Creating a prenup is one thing. Creating one that actually holds up in court is another. Every year, Canadian courts set aside marriage contracts because of procedural failures, inadequate disclosure, or terms that cross the line into unfairness. These aren’t obscure edge cases. They’re common, preventable mistakes.
Here’s your complete enforceability checklist.
1. Put It in Writing
This seems obvious, but it’s a legal requirement under Ontario’s Family Law Act. A verbal agreement about property division or spousal support is not a marriage contract. It must be a written document.
2. Both Parties Must Sign
Both partners must sign the same document. Digital signatures are generally acceptable in Ontario, but physical signatures with a witness are the safest approach.
3. Get It Witnessed
Each signature must be witnessed by at least one person. The witness should be a neutral third party, not a family member or someone with a financial interest in the outcome. Each witness should also sign a sworn statement confirming they saw the partner sign voluntarily.
4. Complete Full Financial Disclosure
Both partners must provide complete, honest financial disclosure before signing. Attach net worth statements to the agreement as schedules. Include income, assets, debts, business interests, pensions, and expected inheritances.
5. Get Independent Legal Advice
Each partner should consult their own lawyer before signing. The lawyer should provide a certificate of ILA confirming the client understood the agreement. While not legally required in Ontario, ILA is the strongest protection against future challenges.
6. Sign Well in Advance of the Wedding
Allow at least 30 days between signing and the ceremony. More time is better. Signing the night before the wedding virtually guarantees a duress argument.
7. Ensure the Terms Are Fair
Ontario courts can set aside provisions they find unconscionable. The agreement doesn’t need to be perfectly equal, but it should be reasonable. Both partners should benefit from the terms in some way, and neither should be left destitute.
8. Don’t Include Child Custody
Canadian law prohibits prenups from addressing decision-making responsibility, or parenting time. Including these provisions doesn’t just result in those clauses being struck. It can undermine the credibility of the entire agreement.
9. Include a Severability Clause
A severability clause specifies that if one provision of the agreement is found unenforceable, the remaining provisions survive. Without this clause, a single bad provision could void the entire contract.
10. Review and Update Periodically
A prenup signed at age 28 may not reflect your life at age 45. Including a review schedule and updating the agreement after major life changes strengthens enforceability and demonstrates that both parties intend the terms to remain fair.
The Checklist Summary
Written. Signed. Witnessed. Disclosed. Independently advised. Timed properly. Fair. No custody. Severable. Reviewed. Hit all ten, and your prenup is as close to bulletproof as Canadian law allows.
Bonus: Keep a Paper Trail
Beyond the checklist itself, document the process. Save copies of all financial disclosure documents. Keep records of when each partner received the draft, when they consulted their lawyers, and when they signed. If a dispute ever arises about whether the process was fair, a clear paper trail is your best defence.

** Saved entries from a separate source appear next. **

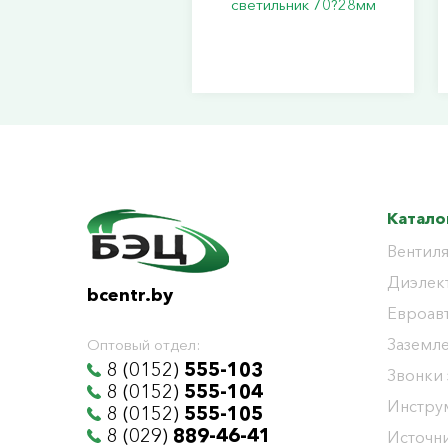
светильник 70?28мм
Катало
Вентиля
Диэлек
bcentr.by
Евроав
Заземл
Оптовый отдел:
8 (0152)
555-103
Звонки
8 (0152)
555-104
Инстру
8 (0152)
555-105
8 (029)
889-46-41
Источни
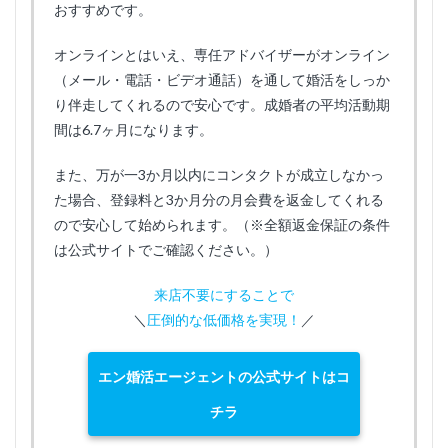
おすすめです。
オンラインとはいえ、専任アドバイザーがオンライン
（メール・電話・ビデオ通話）を通して婚活をしっか
り伴走してくれるので安心です。成婚者の平均活動期
間は6.7ヶ月になります。
また、万が一3か月以内にコンタクトが成立しなかっ
た場合、登録料と3か月分の月会費を返金してくれる
ので安心して始められます。（※全額返金保証の条件
は公式サイトでご確認ください。）
来店不要にすることで
＼
圧倒的な低価格を実現！
／
エン婚活エージェントの公式サイトはコ
チラ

Some couples include a recital section at the beginning of the agreement that describes the process: when the agreement was first discussed, when disclosure was exchanged, when each party received ILA, and confirmation that both parties signed voluntarily without duress or pressure. This narrative section can be persuasive evidence if the agreement is ever challenged. To see how I Do Prenup builds these safeguards into the process, visit How It Works.
What About “Unforeseen Circumstances”?
One challenge even well-drafted prenups face is the argument that circumstances have changed so dramatically since signing that enforcing the agreement would be unconscionable. Courts in Ontario have the power to set aside provisions on this basis, even if the original agreement was perfectly executed.

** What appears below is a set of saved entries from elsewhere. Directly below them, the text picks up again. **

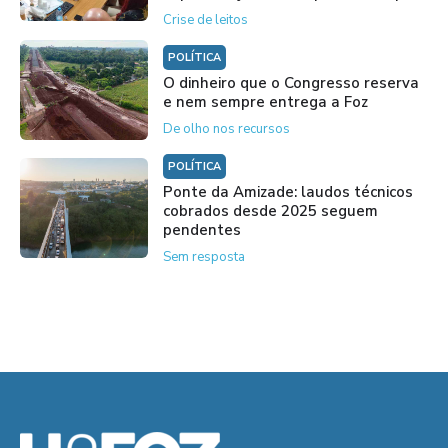
Crise de leitos
POLÍTICA
O dinheiro que o Congresso reserva
e nem sempre entrega a Foz
De olho nos recursos
POLÍTICA
Ponte da Amizade: laudos técnicos
cobrados desde 2025 seguem
pendentes
Sem resposta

The best defence against this argument is building flexibility into the agreement itself. Include escalation clauses that adjust terms based on the length of marriage. Include review provisions that require periodic reassessment. Include conditional clauses that activate when specific life events occur (children, career changes, relocations). The more adaptive your agreement, the harder it is to argue that it’s become unfair over time.
Build an enforceable agreement from the start. Get started at I Do Prenup.
Frequently Asked Questions
Q: What’s the minimum requirement for a valid prenup in Ontario?
Under the Family Law Act: in writing, signed by both parties, and witnessed. However, meeting only the minimum significantly increases the risk of the agreement being set aside.
Q: Can a court throw out my prenup even if we followed all the rules?
In rare cases, yes. Courts retain discretion to set aside provisions that are unconscionable or that would result in one spouse qualifying for social assistance. Following the full checklist dramatically reduces this risk.
Q: Do I need a severability clause?
It’s not legally required, but it’s strongly recommended. Without one, a single unenforceable provision could potentially void the entire agreement.